ODP Leg 198 Sites 1207, 1208, 1212, 1213, and 1214 on Shatsky Rise yielded the most continuous Early Cretaceous nannoplankton record yet retrieved from the Pacific Ocean and provide valuable data concerning the evolutionary succession and paleobiogeography of the largest Cretaceous marine habitat (Table T9).
Mid-Cretaceous sections (Aptian–Cenomanian) were recovered at all sites, and biostratigraphy is relatively straightforward for Zones NC6–NC11. Site 1213 included an apparently complete Berriasian–Hauterivian section, but biostratigraphic dating is problematic due to the absence or rarity of zonal fossils of both Boreal and Tethyan affinity (e.g., nannoconids, C. oblongata, T. verenae, Eiffellithus spp., etc.); Zone NK1–Subzone NC4b were identified. Short Hauterivian (Subzone NC4b) and Barremian (Subzones NC5d–NC5e) sections were also identified at Sites 1214 and 1207, respectively.

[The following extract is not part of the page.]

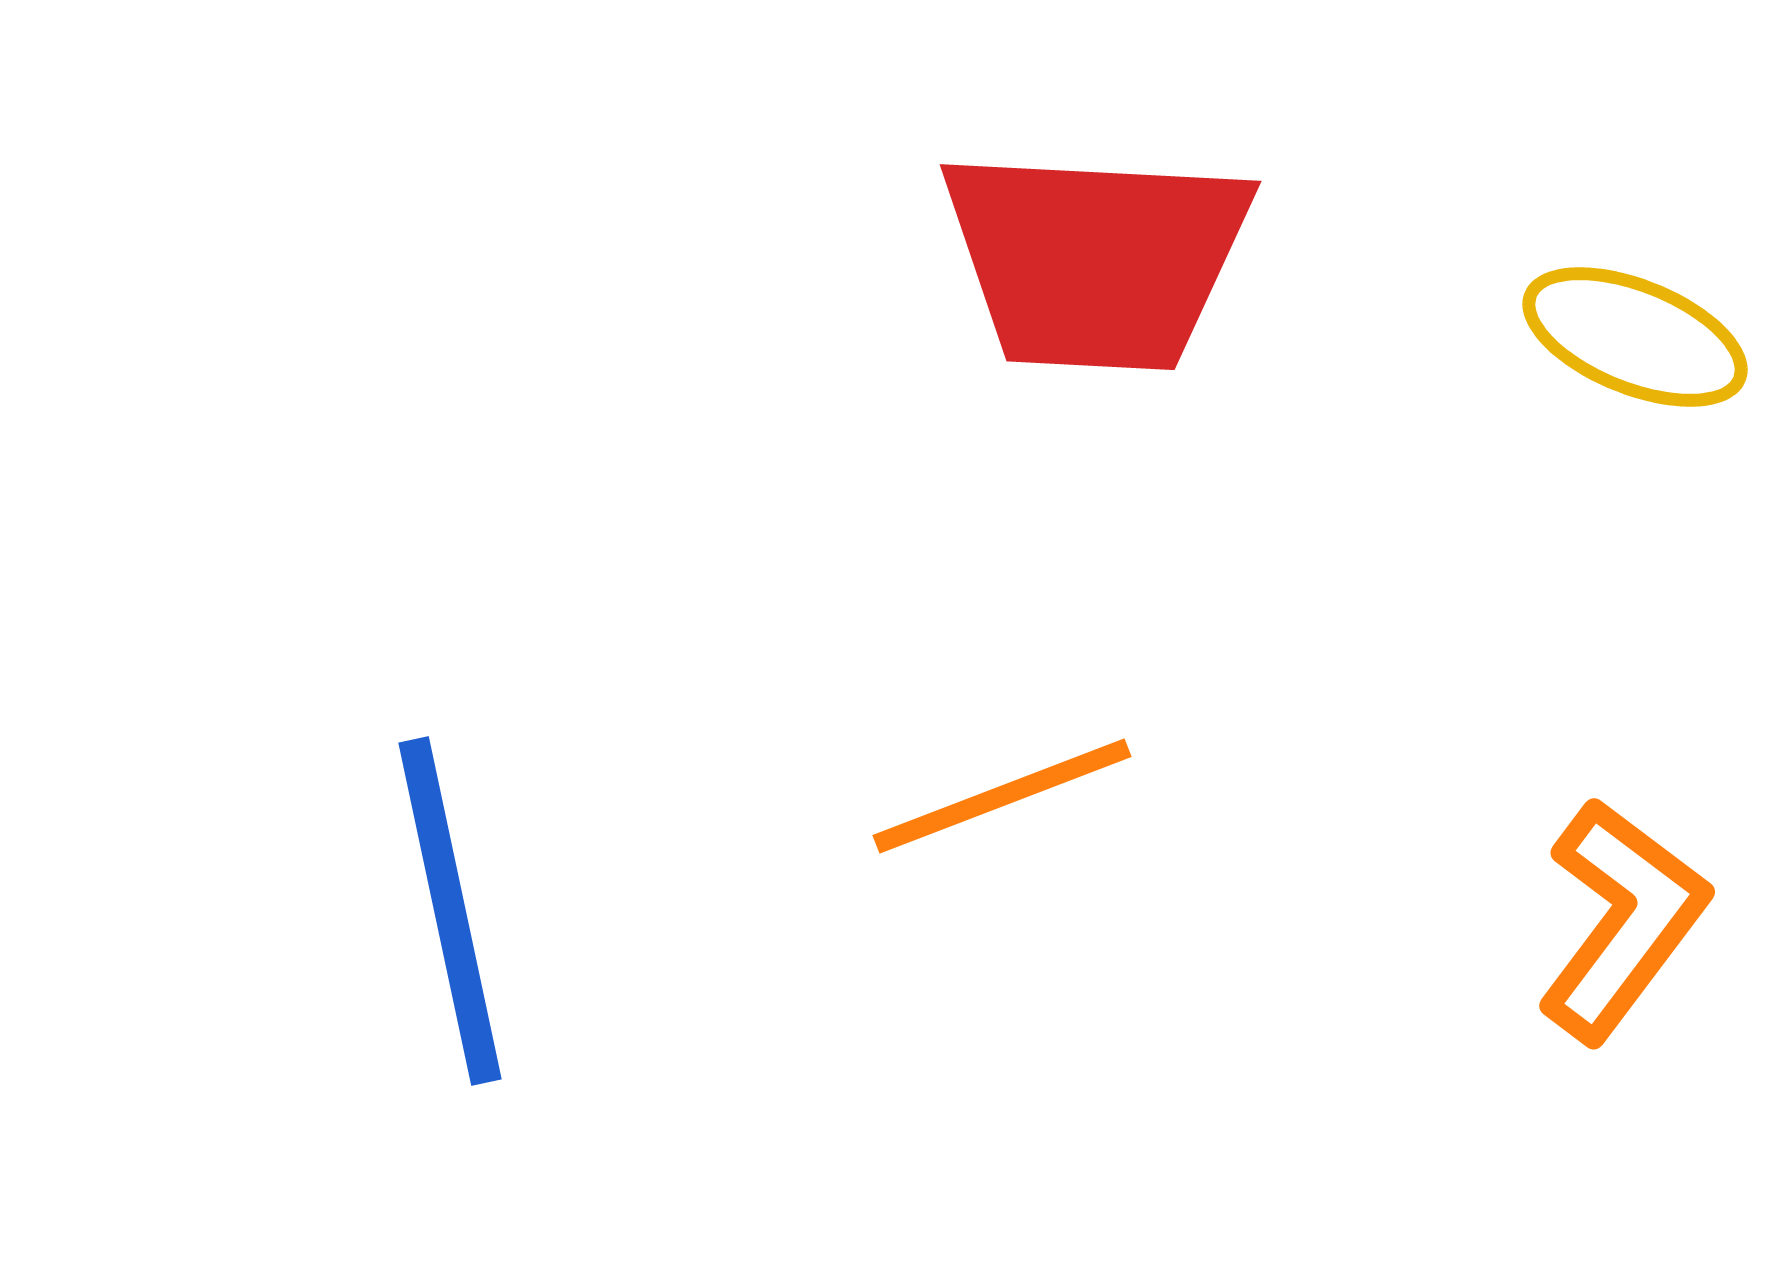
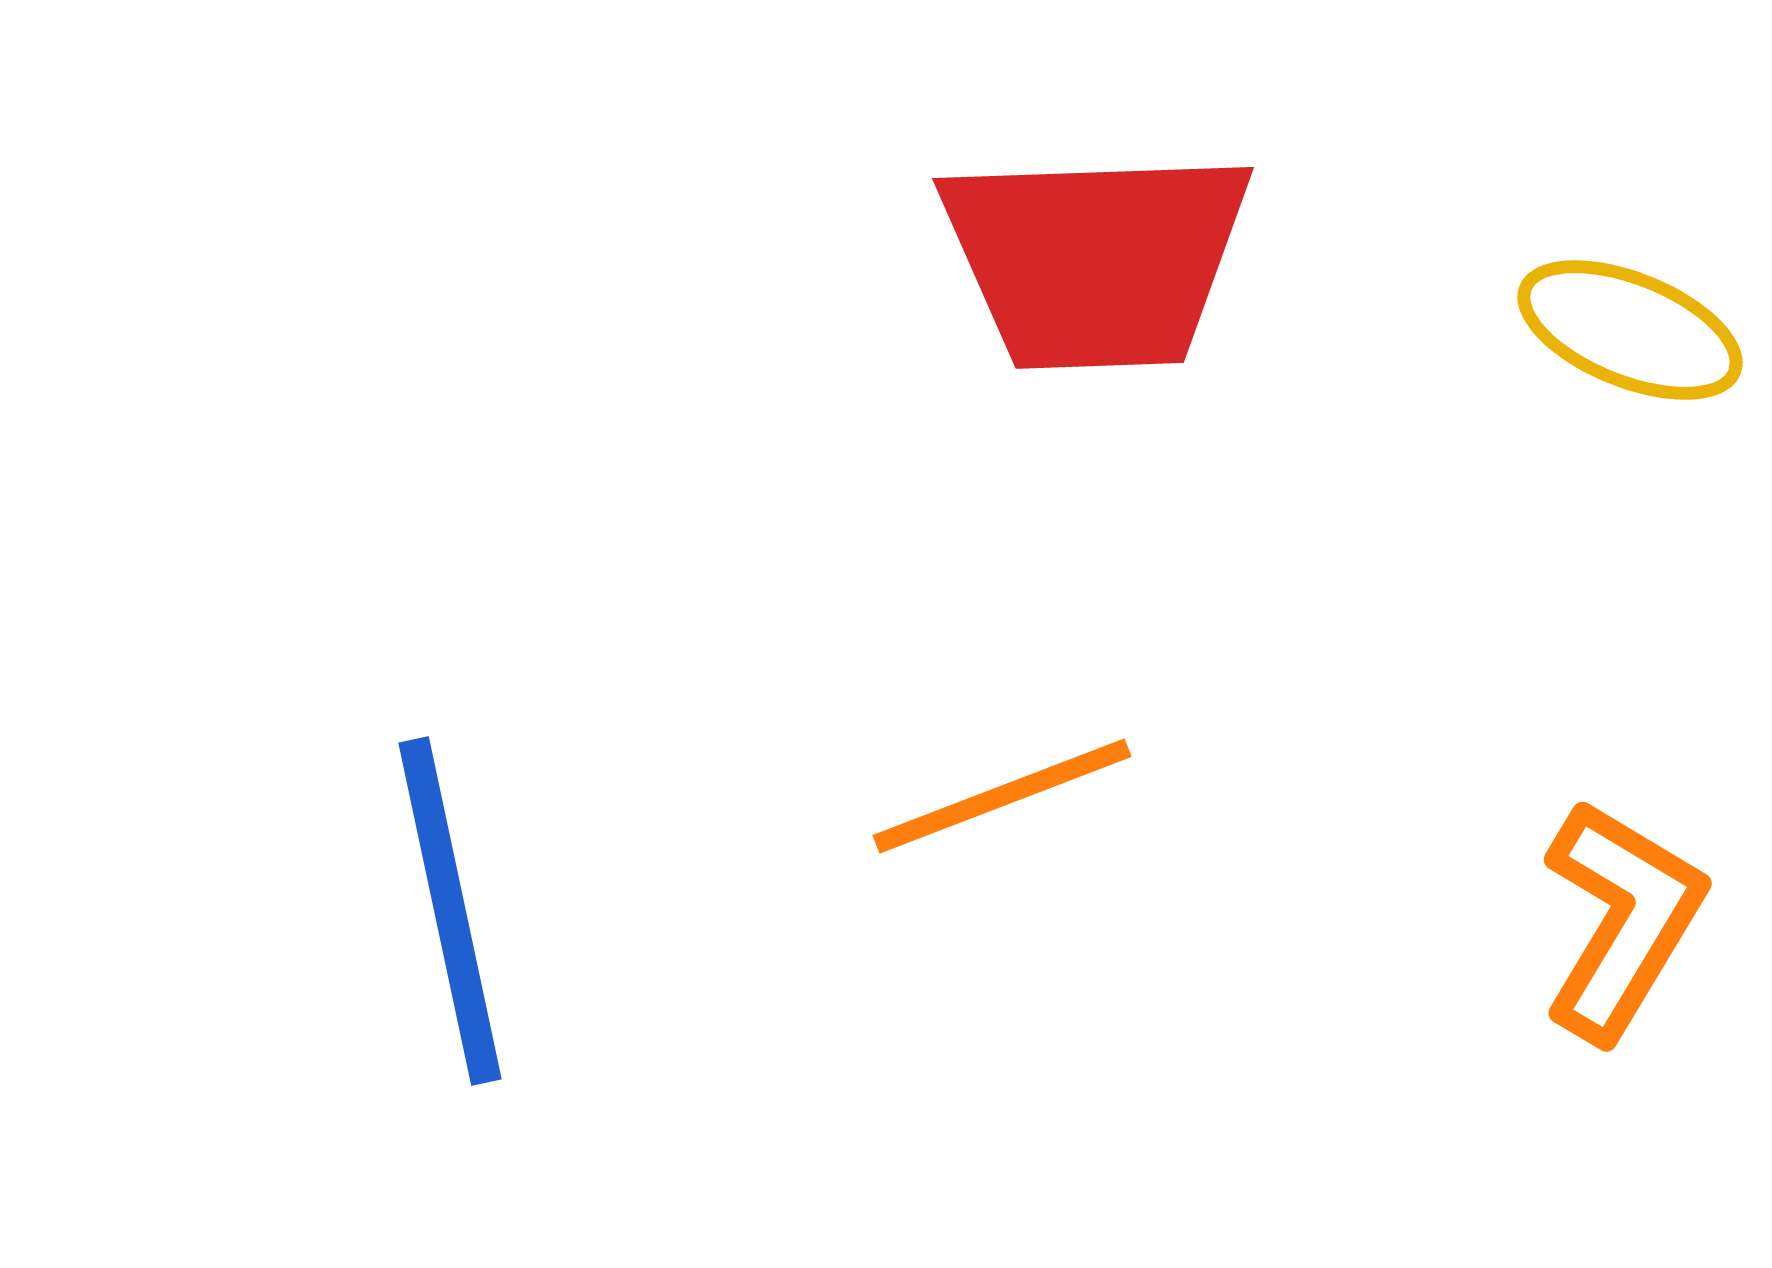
red trapezoid: rotated 5 degrees counterclockwise
yellow ellipse: moved 5 px left, 7 px up
orange L-shape: rotated 6 degrees counterclockwise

Organic-rich claystones and porcellanites dated as Zone NC6 (Aptian) were recovered at Sites 1207, 1213, and 1214 and represent Pacific expressions of OAE1a (Selli event). Older organic-rich claystones at Site 1213, in Sections 198-1213B-15R-1 and 19R-1, are assigned to Zones NK3a (lower Valanginian) and NK2a (Berriasian), respectively, and may be equivalent to organic-rich intervals from the Tethyan area (Mattioli et al., 2000; Bersezio et al., 2002; Brassell et al., 2004).
L. carniolensis is common to abundant throughout and most likely represents an oceanic-adapted taxon. Cold- to temperate-water species such as C. salebrosum, R. parvidentatum, and S. primitivum are entirely absent, indicating the persistence of tropical, warm surface water temperatures. The clearest indication of warm water is provided by the common occurrence of H. irregularis in the mid-Cretaceous, although the putative warm-water taxon, Rhagodiscus asper, is consistently present and often frequent to common. Other Tethyan taxa are absent or rare and sporadically distributed (e.g., C. oblongata, Conusphaera spp., T. verenae, and L. bollii), and other factors, probably related to neritic environments, presumably controlled their distribution. Watznaueria is almost always the most abundant coccolith in these assemblages, as it was globally at this time (Street and Bown, 2000).
Site 1213 records extended Early Cretaceous ranges for species previously thought to have become extinct during the Late Jurassic (e.g., A. cylindratus, P. grassei, and B. dorsetensis), suggesting these species became Pacific restricted prior to their extinction, significantly later than their disappearance elsewhere. W. britannica may also have been a species with Pacific affinities before reexpansion of its biogeography in the early Aptian.
The most striking feature of the Shatsky Rise Cretaceous assemblages, however, is the virtual absence of Nannoconus and Micrantholithus, both taxa that are conspicuous and often common components of many Tethyan and Atlantic nannofloras. These forms were almost certainly neritic adapted and usually absent in open-ocean settings. Their dispersal and habitation was prevented by oceanic environments, and the distribution of nannoconids in particular may have been directly controlled by water depth itself, perhaps by the presence of a benthic life cycle stage. Discussion of the global biogeochemical significance of declines in this group should be tempered by the fact that they were absent from much of the Cretaceous marine ecosystem. Micrantholithus and other typically Tethyan taxa (C. oblongata, Conusphaera spp., T. verenae, and L. bollii) may also have been neritic adapted, excluded from most truly oceanic environments away from guyots and atolls.
One new genus (Mattiolia) and thirteen new species (Zeugrhabdotus clarus, Zeugrhabdotus petrizzoae, Helicolithus leckiei, Rhagodiscus amplus, Rhagodiscus robustus, Rhagodiscus sageri, Rhagodiscus adinfinitus, Tubodiscus bellii, Tubodiscus frankiae, Gartnerago ponticula, Haqius peltatus, Mattiolia furva, and Kokia stellata) are described from the Shatsky Rise Lower Cretaceous.